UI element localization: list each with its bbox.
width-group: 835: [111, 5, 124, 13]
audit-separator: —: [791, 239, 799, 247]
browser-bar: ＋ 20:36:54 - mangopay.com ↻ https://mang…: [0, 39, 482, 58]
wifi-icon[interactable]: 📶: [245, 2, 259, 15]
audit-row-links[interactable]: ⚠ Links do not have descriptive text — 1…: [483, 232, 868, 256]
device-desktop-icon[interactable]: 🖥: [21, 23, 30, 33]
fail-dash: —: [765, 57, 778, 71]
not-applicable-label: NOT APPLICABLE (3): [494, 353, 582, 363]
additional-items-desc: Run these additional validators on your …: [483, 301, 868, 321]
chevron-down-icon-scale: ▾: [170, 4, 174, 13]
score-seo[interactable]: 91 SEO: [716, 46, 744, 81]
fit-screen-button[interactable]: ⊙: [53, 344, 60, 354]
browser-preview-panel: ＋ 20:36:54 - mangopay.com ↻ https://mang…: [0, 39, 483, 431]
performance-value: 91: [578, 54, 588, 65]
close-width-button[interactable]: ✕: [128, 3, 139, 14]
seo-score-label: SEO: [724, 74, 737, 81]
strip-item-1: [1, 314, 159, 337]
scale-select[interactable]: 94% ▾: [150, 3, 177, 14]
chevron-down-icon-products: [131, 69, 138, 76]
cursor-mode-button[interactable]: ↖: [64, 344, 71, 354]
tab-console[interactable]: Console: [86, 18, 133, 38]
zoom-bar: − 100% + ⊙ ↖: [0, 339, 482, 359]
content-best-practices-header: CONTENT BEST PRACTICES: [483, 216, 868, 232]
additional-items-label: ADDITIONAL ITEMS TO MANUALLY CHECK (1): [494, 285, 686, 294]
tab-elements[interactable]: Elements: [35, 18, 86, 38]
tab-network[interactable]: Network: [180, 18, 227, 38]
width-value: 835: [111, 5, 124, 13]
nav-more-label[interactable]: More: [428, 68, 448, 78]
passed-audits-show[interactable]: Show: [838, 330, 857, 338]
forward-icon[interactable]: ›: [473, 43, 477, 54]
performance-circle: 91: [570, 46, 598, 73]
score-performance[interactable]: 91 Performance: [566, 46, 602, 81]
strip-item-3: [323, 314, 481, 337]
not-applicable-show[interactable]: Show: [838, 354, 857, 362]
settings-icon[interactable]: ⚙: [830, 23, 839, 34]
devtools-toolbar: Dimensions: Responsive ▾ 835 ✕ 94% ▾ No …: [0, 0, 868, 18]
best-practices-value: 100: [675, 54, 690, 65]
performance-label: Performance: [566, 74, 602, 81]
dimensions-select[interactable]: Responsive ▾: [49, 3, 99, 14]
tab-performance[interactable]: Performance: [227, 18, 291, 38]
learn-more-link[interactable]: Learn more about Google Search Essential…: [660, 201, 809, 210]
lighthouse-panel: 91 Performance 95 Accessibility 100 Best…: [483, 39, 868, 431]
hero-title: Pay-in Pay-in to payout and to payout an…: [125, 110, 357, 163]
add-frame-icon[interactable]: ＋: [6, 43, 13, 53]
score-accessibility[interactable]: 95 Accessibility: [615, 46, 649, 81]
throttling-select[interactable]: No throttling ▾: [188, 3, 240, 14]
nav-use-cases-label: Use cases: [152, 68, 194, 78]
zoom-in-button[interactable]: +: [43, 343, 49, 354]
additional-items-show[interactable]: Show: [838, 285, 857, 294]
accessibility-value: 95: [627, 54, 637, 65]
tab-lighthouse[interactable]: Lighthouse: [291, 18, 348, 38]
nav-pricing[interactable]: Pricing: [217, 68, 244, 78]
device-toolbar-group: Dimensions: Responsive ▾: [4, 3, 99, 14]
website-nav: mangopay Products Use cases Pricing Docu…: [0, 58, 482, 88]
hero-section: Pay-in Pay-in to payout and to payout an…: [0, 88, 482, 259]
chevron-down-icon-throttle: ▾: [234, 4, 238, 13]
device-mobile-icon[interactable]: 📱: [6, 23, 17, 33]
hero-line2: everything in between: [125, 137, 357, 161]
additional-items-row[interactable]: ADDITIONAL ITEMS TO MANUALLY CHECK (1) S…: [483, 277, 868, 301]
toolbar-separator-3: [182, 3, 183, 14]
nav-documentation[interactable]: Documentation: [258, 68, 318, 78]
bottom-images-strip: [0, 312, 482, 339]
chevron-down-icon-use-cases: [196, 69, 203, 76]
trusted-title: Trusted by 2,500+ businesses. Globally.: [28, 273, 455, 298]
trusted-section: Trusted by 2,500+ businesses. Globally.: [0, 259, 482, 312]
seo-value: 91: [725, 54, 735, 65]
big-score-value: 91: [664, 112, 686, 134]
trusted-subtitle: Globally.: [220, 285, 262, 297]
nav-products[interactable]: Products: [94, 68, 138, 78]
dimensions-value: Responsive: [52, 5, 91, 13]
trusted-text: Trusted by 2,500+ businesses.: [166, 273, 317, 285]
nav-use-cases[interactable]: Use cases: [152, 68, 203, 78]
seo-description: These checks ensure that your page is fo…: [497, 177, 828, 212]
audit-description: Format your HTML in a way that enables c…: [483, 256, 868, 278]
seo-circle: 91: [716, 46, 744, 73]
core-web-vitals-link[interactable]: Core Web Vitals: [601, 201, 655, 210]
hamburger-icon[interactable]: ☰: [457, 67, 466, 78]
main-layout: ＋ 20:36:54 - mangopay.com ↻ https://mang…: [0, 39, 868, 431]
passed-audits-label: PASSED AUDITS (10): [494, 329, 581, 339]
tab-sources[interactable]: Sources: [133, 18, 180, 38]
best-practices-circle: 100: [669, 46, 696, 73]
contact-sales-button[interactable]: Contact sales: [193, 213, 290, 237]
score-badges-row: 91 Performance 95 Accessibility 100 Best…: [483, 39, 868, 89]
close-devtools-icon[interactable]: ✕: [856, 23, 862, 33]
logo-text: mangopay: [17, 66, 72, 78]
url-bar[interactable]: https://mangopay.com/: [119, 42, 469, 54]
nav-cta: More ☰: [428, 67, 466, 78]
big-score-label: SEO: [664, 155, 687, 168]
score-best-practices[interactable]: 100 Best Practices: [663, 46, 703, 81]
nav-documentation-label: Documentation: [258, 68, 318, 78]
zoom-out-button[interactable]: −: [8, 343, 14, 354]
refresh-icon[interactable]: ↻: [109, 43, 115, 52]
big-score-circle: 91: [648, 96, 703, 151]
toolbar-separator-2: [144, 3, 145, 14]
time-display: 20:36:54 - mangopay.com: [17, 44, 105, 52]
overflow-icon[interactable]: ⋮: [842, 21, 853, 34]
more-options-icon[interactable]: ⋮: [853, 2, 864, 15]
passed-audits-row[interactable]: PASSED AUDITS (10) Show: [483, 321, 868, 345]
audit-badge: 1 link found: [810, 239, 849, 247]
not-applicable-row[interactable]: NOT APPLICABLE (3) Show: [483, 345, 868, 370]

PROBLEM TO WORK ON —
Each line of the data in which the string "text" appears needs to be copied.

WRITTEN RESPONSE —
audit-row-links[interactable]: ⚠ Links do not have descriptive text — 1…: [483, 232, 868, 256]
trusted-text: Trusted by 2,500+ businesses.: [166, 273, 317, 285]
logo-text: mangopay: [17, 66, 72, 78]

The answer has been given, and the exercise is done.